In December 2018 we had two incidents (2018-12-14 and 2018-12-19) which resulted in a number of failed jobs. The first one caused 0.8% of jobs to fail (in a 24h window) and the second one caused 1.2% of jobs to fail (in a 24h window).
Both incidents were caused by unavailability of the Docker container registry (Amazon ECR). In the first incident we were receiving exceeded quota errors and we initially thought that these were related to higher infrastructure load. A thorough investigation showed that we were nowhere near the limits and now we finally got a confirmation from Amazon that this was an error on their side. The second incident was caused by complete unavailability of the ECR for approximately 30 minutes.
Technical background:
The Docker container registry is used to store the executable code for each component running in Keboola Connection. It is accessed on every job run to make sure that a job is run with the most recent version of the component code. During 2017 we moved most of our components to the Amazon ECR which proved to be very reliable. The outage mentioned above is the first one since 2016 when we began using it.
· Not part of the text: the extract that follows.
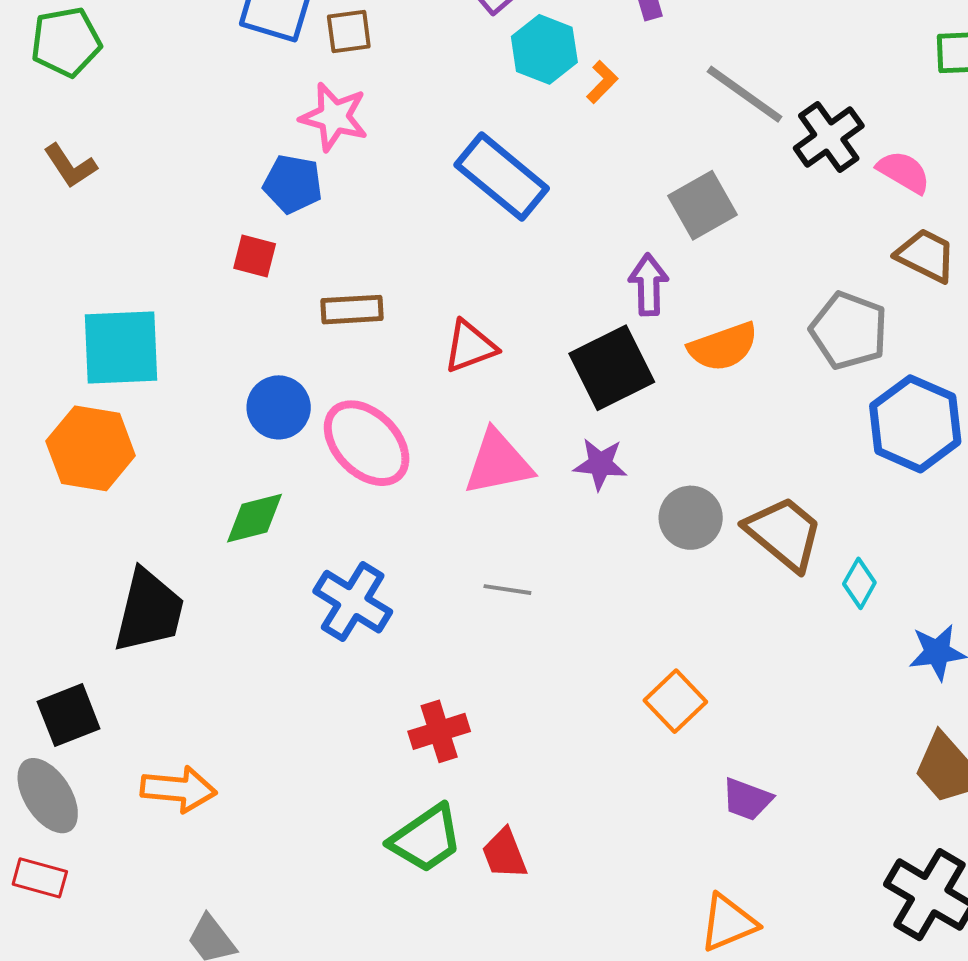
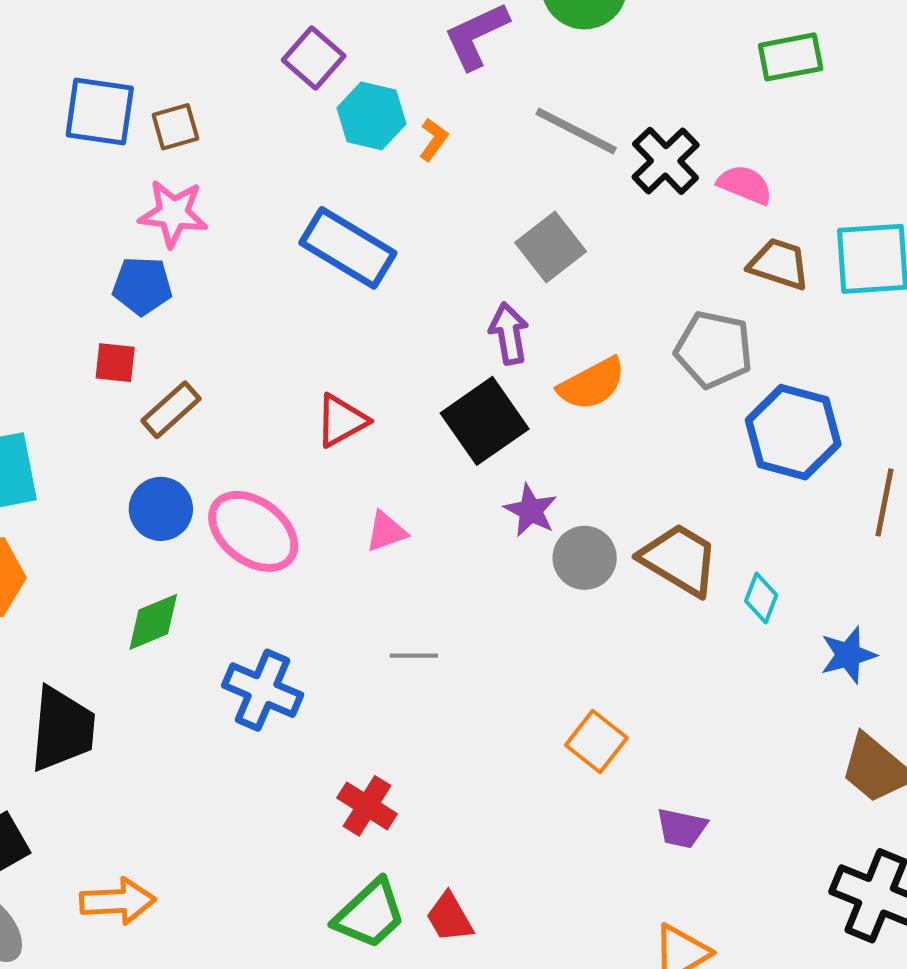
brown rectangle: (352, 310) -> (171, 410), moved, turned -30
pink triangle: (498, 463) -> (386, 532), size x0.6
purple star: (600, 464) -> (531, 510), moved, turned 30
red cross: (439, 731) -> (367, 806), turned -32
Most of the Keboola's infrastructure is duplicated with automatic fail-safe mechanisms in place. That means that minor outages in the underlying services are not noticeable by the end-users. Duplicating the Docker container registry, however, is not an easy task because Docker is not really ready for that yet. So this remains a single point of failure.
Measures already taken and yet to be taken:
- We have immediately implemented a retry mechanism in our code which will handle short outages, the retry mechanism will also be further improved.
- We have already started (prior to the incident) reworking the component code validation tooling so that the number of queries to the ECR is reduced by several orders. This will help reduce the impact, should a similar incident happen again.
- We'll use a dedicated ECR for each Keboola Connection region which will reduce the affected scope for any similar incident in the future.